### Your assignment
Every line in the records below between the one holding "Profitez de 500" and the one holding "pour les nouveaux clients", inclusive, is to be set down exactly; all other lines are to be left out.

### Extracted material
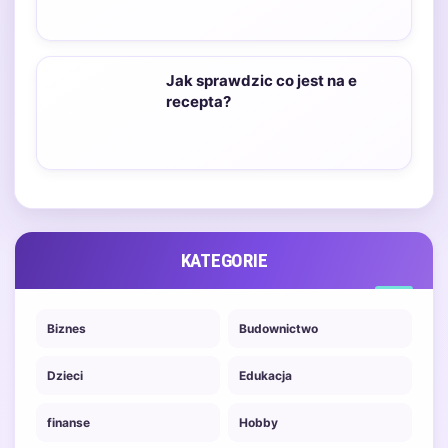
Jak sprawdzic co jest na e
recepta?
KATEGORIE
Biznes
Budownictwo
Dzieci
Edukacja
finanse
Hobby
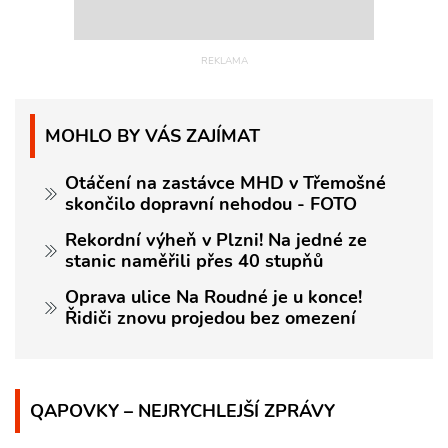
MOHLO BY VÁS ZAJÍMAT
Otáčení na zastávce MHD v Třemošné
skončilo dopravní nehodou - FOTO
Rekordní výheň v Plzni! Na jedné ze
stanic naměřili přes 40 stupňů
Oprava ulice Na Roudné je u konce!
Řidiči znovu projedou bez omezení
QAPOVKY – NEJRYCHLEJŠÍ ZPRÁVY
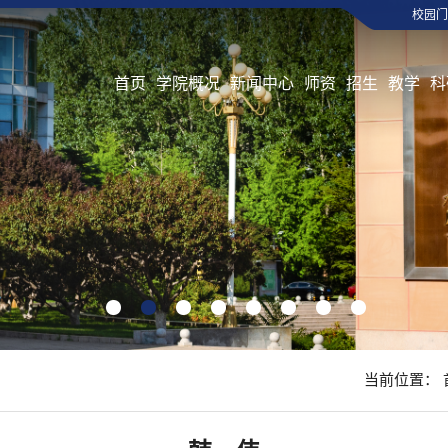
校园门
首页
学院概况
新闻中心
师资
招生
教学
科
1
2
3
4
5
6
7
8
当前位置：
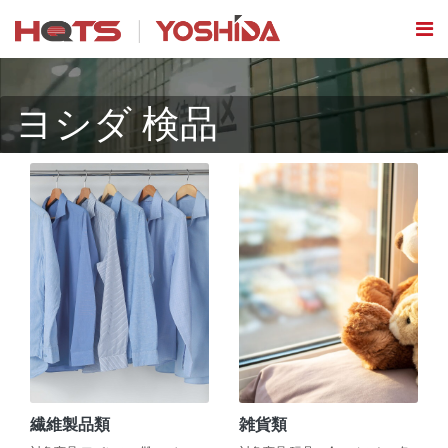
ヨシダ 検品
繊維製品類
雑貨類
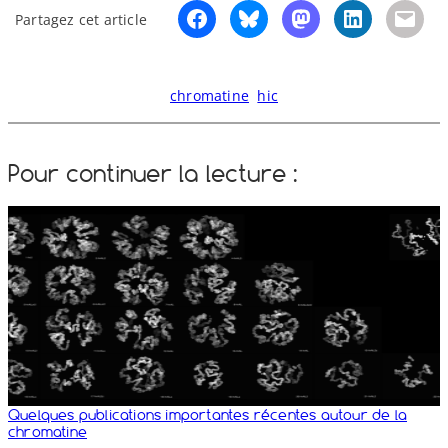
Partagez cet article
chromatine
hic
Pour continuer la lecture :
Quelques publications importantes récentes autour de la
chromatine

...

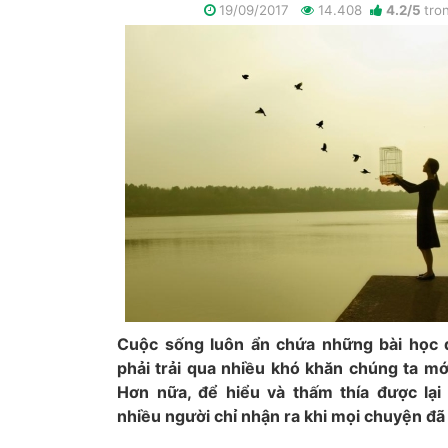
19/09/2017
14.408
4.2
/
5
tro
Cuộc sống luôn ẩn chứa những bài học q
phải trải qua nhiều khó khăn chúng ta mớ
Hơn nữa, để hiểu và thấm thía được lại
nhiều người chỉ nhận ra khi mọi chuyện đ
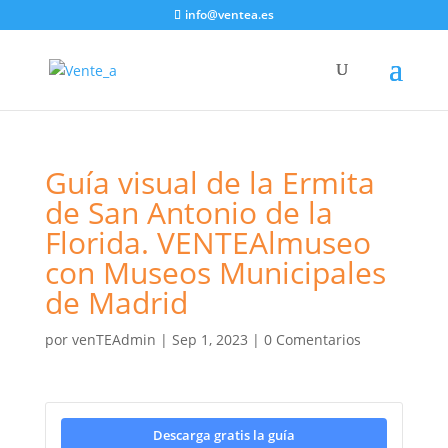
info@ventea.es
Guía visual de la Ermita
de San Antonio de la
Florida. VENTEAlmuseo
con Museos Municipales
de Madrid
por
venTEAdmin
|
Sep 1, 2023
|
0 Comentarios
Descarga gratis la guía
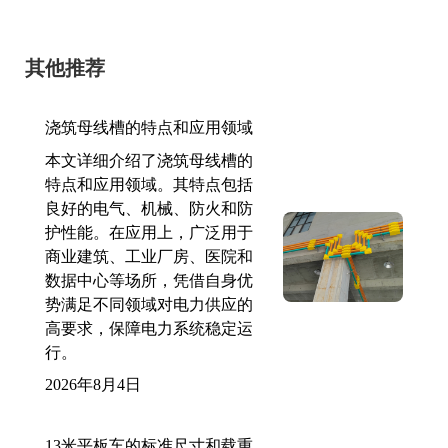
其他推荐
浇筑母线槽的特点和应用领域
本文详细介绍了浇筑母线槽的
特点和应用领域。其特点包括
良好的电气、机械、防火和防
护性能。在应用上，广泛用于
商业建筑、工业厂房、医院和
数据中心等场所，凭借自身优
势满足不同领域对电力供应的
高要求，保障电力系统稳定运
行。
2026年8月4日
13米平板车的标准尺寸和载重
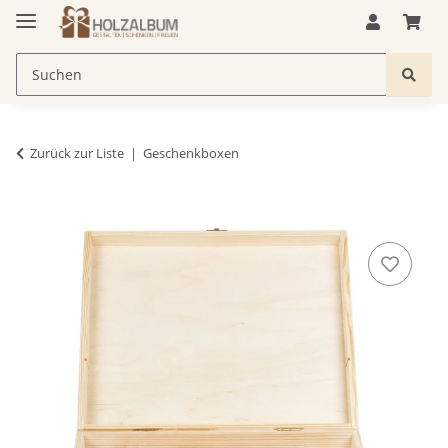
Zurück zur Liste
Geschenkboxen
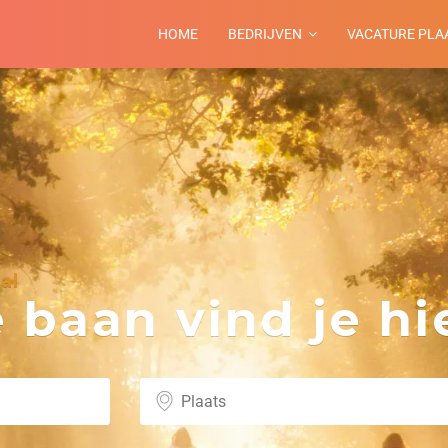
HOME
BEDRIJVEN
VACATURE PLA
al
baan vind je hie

* * *

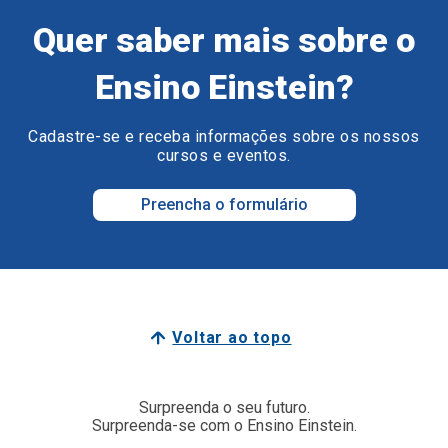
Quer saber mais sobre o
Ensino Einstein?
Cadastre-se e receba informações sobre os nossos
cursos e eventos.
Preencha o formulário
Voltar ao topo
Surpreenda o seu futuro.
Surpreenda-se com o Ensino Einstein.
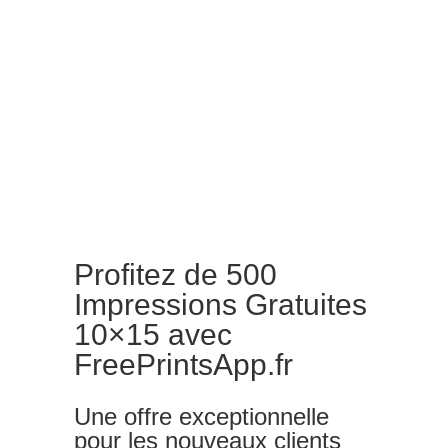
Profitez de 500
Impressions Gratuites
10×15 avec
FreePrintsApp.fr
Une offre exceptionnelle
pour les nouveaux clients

### Completed exercise
Profitez de 500
Impressions Gratuites
10×15 avec
FreePrintsApp.fr
Une offre exceptionnelle
pour les nouveaux clients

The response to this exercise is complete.